Solidar Śląsko Dąbrow

Sukces pracowników jaworznickiego samorządu

28 stycznia jaworzniccy radni przegłosowali poprawki do budżetu na 2014 rok. Znajdą się w nim pieniądze na wypłaty dla pracowników Urzędu Miasta, Miejskiego Zarządu Nieruchomości Komunalnych oraz Ośrodka Profilaktyki Uzależnień od Alkoholu. – To ogromny sukces pracowników tych instytucji, którzy kilka dni temu zrzeszyli się w Solidarności, by bronić swoich miejsc pracy – komentuje Waldemar Sopata, przewodniczący Terenowej Sekcji Problemowej NSZZ „S” Miasta Jaworzna.

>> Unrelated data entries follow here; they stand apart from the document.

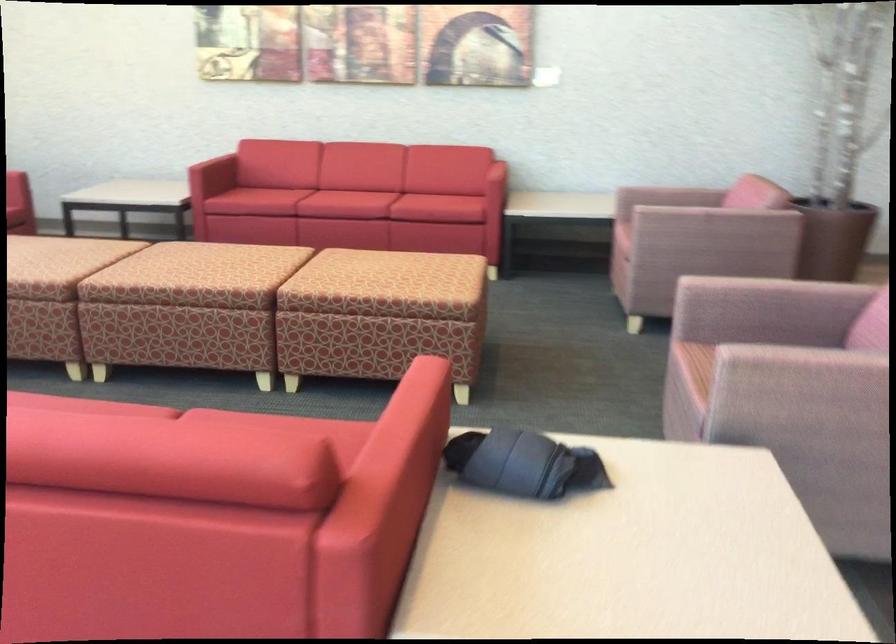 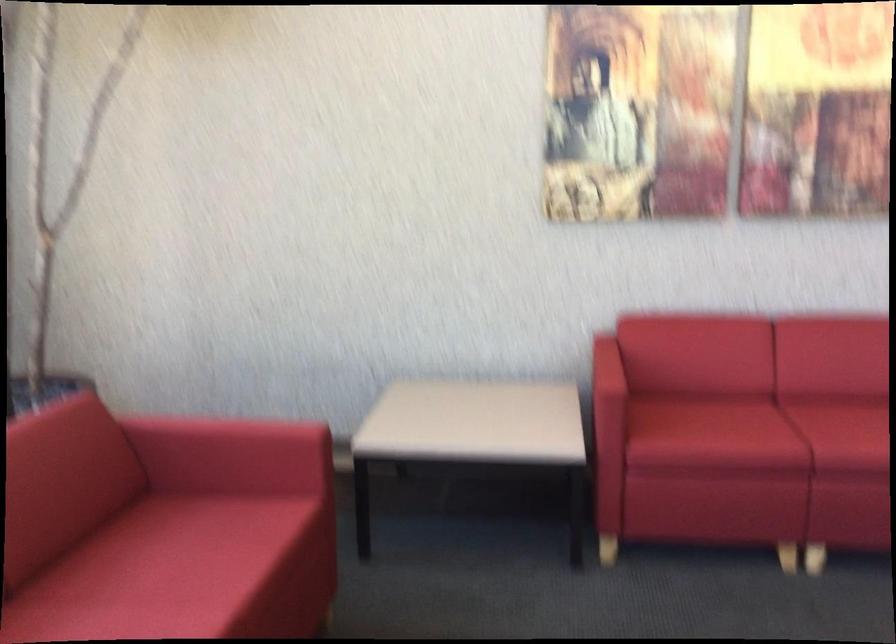 Where in the second image is the point corresponding to (x=277, y=176) from the first image?

(757, 431) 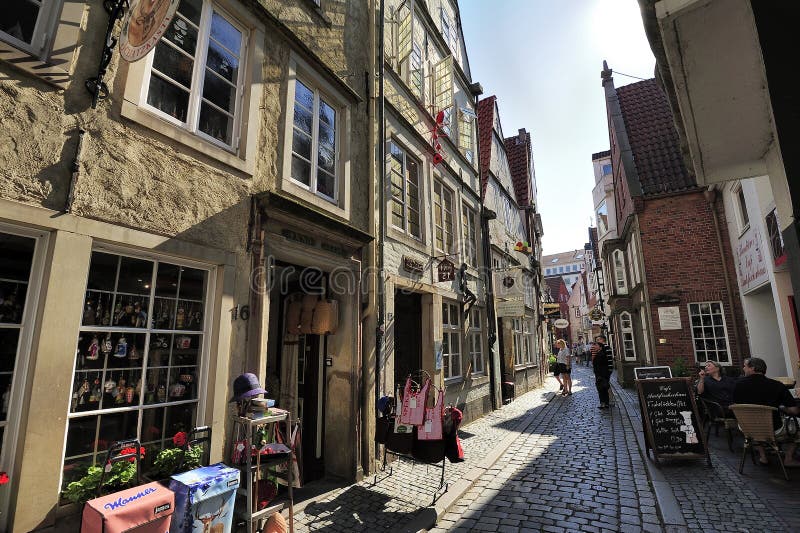 Identify the location of door. The height and width of the screenshot is (533, 800). click(306, 389).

Tuż przed głosowaniem radni ugrupowań Platforma Obywatelska, Wspólnie dla Jaworzna oraz Skutecznie dla Jaworzna zrezygnowali z części poprawek do budżetu, które zgłosili kilka dni wcześniej. Odstąpili m.in. z przesunięcia środków z funduszu płac w UM, MZNK i Ośrodku Profilaktyki Uzależnień od Alkoholu na inwestycje. Na wynagrodzeniach pracowników tych instytucji zamierzali zaoszczędzić ponad 4 mln zł. – Gdyby radni nie wycofali się z poprawek do budżetu, pracę w tych placówkach mogłoby stracić ponad 200 osób – dodaje Andrzej Dudzik z jaworznickiej Solidarności. Z Urzędu Miasta musiałoby odejść 130 pracowników z 426 zatrudnionych, czyli jedna trzecia załogi. W MZNK, gdzie zatrudnionych jest 130 osób zwolnienia objęłyby ok. 80 pracowników. Natomiast Ośrodek Profilaktyki Uzależnień od Alkoholu praktycznie przestałby istnieć.

Zaniepokojeni pomysłem radnych byli także pracownicy tych placówek, którzy postanowili się bronić i w ubiegłym tygodniu założyli zakładowe komisje Solidarności. Tylko w ciągu jednego dnia do organizacji związkowej zapisało się w nich ponad 200 osób. – Pracownicy tych instytucji zwrócili się do nas z prośbą o pomoc w założeniu związku, którą oczywiście otrzymali. Z taką sytuacją, by w jednym momencie powstały trzy nowe, i w dodatku tak licznie organizacje związkowe, zetknąłem się po raz pierwszy – dodaje Waldemar Sopata. – Zdajemy sobie sprawę z tego, że będąc w związku jesteśmy silni. W pojedynkę nie dalibyśmy sobie rady – mówi Halina Jamroz, przewodnicząca Tymczasowej Komisji Zakładowej NSZZ Solidarność w jaworznickim Urzędzie Miejskim.

Zdaniem pracowników zwolnienia w tej skali wiązałyby się z paraliżem miasta oraz z ogromnymi karami, jakie UM musiałby zapłacić za niedotrzymane umowy i przetargi. Mieszkańcy musieliby czekać w długich kolejkach m.in. na wydanie dowodu osobistego czy obsługę geodezyjną.

Zaoszczędzone na wypłatach pieniądze radni, którzy zgłosili poprawki, zamierzali zainwestować w budowę m.in. drogi lokalnej w dzielnicy Jeleń oraz sali gimnastycznej w Jeziorkach. Waldemar Sopata podkreśla, że była to gra na emocjach zwykłych ludzi. – Nie wolno tak postępować, to radni są dla mieszkańców, a nie odwrotnie – podkreśla.